■ **DATA SUPPLIED**:
────────────────────────────────────────
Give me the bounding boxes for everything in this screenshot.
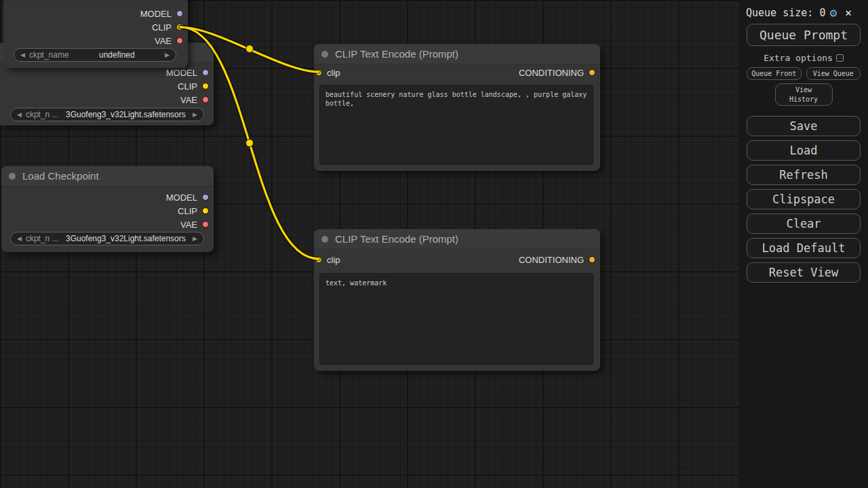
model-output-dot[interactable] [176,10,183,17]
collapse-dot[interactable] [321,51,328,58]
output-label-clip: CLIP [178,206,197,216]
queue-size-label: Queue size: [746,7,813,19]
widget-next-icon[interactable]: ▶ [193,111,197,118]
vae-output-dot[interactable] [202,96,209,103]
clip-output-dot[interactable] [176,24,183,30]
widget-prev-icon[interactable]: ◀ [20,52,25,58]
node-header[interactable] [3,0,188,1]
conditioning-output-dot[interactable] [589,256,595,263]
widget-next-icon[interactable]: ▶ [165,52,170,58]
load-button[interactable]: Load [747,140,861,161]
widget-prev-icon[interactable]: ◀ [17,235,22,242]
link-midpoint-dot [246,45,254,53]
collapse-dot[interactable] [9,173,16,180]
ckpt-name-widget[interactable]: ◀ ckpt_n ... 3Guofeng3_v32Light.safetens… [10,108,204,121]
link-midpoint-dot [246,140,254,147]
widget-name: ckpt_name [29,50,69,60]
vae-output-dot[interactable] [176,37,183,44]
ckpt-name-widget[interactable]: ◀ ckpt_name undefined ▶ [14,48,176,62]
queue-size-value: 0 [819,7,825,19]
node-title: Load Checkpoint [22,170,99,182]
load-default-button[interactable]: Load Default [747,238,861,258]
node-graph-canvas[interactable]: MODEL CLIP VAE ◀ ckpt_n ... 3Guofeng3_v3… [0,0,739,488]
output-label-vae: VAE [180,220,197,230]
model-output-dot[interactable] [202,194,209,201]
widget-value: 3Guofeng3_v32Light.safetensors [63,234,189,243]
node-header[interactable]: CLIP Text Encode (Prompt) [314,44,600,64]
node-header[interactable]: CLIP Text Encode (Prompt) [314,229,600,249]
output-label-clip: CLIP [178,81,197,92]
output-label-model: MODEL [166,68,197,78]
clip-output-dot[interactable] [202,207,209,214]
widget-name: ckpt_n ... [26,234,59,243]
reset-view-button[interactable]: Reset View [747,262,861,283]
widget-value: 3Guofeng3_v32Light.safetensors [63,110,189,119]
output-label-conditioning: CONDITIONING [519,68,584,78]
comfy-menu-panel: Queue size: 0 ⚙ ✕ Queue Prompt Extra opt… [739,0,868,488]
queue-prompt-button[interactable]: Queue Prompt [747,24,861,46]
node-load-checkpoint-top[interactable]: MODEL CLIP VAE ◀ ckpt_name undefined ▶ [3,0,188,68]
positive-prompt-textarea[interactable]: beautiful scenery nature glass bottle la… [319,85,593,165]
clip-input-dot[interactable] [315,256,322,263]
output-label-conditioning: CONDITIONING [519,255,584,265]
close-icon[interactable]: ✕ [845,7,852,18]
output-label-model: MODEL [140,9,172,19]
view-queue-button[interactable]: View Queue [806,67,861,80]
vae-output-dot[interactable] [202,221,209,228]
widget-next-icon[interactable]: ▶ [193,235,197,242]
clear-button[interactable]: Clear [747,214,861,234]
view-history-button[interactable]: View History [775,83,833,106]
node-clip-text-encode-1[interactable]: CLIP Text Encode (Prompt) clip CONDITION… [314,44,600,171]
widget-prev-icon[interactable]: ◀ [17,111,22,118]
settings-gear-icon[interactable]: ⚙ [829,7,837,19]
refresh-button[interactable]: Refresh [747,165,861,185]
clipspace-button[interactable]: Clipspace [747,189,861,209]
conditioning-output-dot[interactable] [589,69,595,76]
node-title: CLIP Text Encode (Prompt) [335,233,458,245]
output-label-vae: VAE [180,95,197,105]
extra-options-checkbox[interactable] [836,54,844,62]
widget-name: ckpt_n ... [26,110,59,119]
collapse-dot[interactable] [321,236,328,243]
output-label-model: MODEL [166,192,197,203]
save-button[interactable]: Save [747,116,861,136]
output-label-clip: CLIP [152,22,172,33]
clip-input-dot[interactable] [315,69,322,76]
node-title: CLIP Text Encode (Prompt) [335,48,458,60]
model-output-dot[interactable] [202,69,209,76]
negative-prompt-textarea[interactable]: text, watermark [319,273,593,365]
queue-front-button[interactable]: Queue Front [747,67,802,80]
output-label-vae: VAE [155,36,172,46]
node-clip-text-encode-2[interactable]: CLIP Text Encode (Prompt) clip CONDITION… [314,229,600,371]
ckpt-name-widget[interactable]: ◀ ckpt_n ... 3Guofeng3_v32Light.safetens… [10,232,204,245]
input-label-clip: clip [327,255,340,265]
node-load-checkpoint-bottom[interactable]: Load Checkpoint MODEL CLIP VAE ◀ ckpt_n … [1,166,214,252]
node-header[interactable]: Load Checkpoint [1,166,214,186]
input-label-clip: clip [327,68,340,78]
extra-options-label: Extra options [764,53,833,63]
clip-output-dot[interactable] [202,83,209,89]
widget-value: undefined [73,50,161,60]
────────────────────────────────────────
■ **PROBLEM**:
Return the records above verbatim, leaving out images.

■ **EXPECTED ANSWER**:
Give me the bounding boxes for everything in this screenshot.
model-output-dot[interactable] [176,10,183,17]
collapse-dot[interactable] [321,51,328,58]
output-label-clip: CLIP [178,206,197,216]
queue-size-label: Queue size: [746,7,813,19]
widget-next-icon[interactable]: ▶ [193,111,197,118]
vae-output-dot[interactable] [202,96,209,103]
clip-output-dot[interactable] [176,24,183,30]
widget-prev-icon[interactable]: ◀ [20,52,25,58]
node-header[interactable] [3,0,188,1]
conditioning-output-dot[interactable] [589,256,595,263]
widget-next-icon[interactable]: ▶ [165,52,170,58]
load-button[interactable]: Load [747,140,861,161]
widget-prev-icon[interactable]: ◀ [17,235,22,242]
link-midpoint-dot [246,45,254,53]
collapse-dot[interactable] [9,173,16,180]
ckpt-name-widget[interactable]: ◀ ckpt_n ... 3Guofeng3_v32Light.safetens… [10,108,204,121]
link-midpoint-dot [246,140,254,147]
widget-name: ckpt_name [29,50,69,60]
vae-output-dot[interactable] [176,37,183,44]
ckpt-name-widget[interactable]: ◀ ckpt_name undefined ▶ [14,48,176,62]
queue-size-value: 0 [819,7,825,19]
node-title: Load Checkpoint [22,170,99,182]
load-default-button[interactable]: Load Default [747,238,861,258]
node-graph-canvas[interactable]: MODEL CLIP VAE ◀ ckpt_n ... 3Guofeng3_v3… [0,0,739,488]
output-label-vae: VAE [180,220,197,230]
model-output-dot[interactable] [202,194,209,201]
widget-value: 3Guofeng3_v32Light.safetensors [63,234,189,243]
node-header[interactable]: CLIP Text Encode (Prompt) [314,44,600,64]
node-header[interactable]: CLIP Text Encode (Prompt) [314,229,600,249]
output-label-clip: CLIP [178,81,197,92]
output-label-model: MODEL [166,68,197,78]
clip-output-dot[interactable] [202,207,209,214]
widget-name: ckpt_n ... [26,234,59,243]
reset-view-button[interactable]: Reset View [747,262,861,283]
widget-value: 3Guofeng3_v32Light.safetensors [63,110,189,119]
output-label-conditioning: CONDITIONING [519,68,584,78]
comfy-menu-panel: Queue size: 0 ⚙ ✕ Queue Prompt Extra opt… [739,0,868,488]
queue-prompt-button[interactable]: Queue Prompt [747,24,861,46]
node-load-checkpoint-top[interactable]: MODEL CLIP VAE ◀ ckpt_name undefined ▶ [3,0,188,68]
positive-prompt-textarea[interactable]: beautiful scenery nature glass bottle la… [319,85,593,165]
clip-input-dot[interactable] [315,256,322,263]
output-label-conditioning: CONDITIONING [519,255,584,265]
close-icon[interactable]: ✕ [845,7,852,18]
output-label-model: MODEL [140,9,172,19]
view-queue-button[interactable]: View Queue [806,67,861,80]
vae-output-dot[interactable] [202,221,209,228]
widget-next-icon[interactable]: ▶ [193,235,197,242]
clear-button[interactable]: Clear [747,214,861,234]
view-history-button[interactable]: View History [775,83,833,106]
node-clip-text-encode-1[interactable]: CLIP Text Encode (Prompt) clip CONDITION… [314,44,600,171]
widget-prev-icon[interactable]: ◀ [17,111,22,118]
settings-gear-icon[interactable]: ⚙ [829,7,837,19]
refresh-button[interactable]: Refresh [747,165,861,185]
clipspace-button[interactable]: Clipspace [747,189,861,209]
conditioning-output-dot[interactable] [589,69,595,76]
node-title: CLIP Text Encode (Prompt) [335,233,458,245]
output-label-vae: VAE [180,95,197,105]
extra-options-checkbox[interactable] [836,54,844,62]
widget-name: ckpt_n ... [26,110,59,119]
collapse-dot[interactable] [321,236,328,243]
output-label-model: MODEL [166,192,197,203]
save-button[interactable]: Save [747,116,861,136]
output-label-clip: CLIP [152,22,172,33]
clip-input-dot[interactable] [315,69,322,76]
node-title: CLIP Text Encode (Prompt) [335,48,458,60]
model-output-dot[interactable] [202,69,209,76]
negative-prompt-textarea[interactable]: text, watermark [319,273,593,365]
queue-front-button[interactable]: Queue Front [747,67,802,80]
output-label-vae: VAE [155,36,172,46]
node-clip-text-encode-2[interactable]: CLIP Text Encode (Prompt) clip CONDITION… [314,229,600,371]
ckpt-name-widget[interactable]: ◀ ckpt_n ... 3Guofeng3_v32Light.safetens… [10,232,204,245]
input-label-clip: clip [327,255,340,265]
node-load-checkpoint-bottom[interactable]: Load Checkpoint MODEL CLIP VAE ◀ ckpt_n … [1,166,214,252]
node-header[interactable]: Load Checkpoint [1,166,214,186]
input-label-clip: clip [327,68,340,78]
extra-options-label: Extra options [764,53,833,63]
clip-output-dot[interactable] [202,83,209,89]
widget-value: undefined [73,50,161,60]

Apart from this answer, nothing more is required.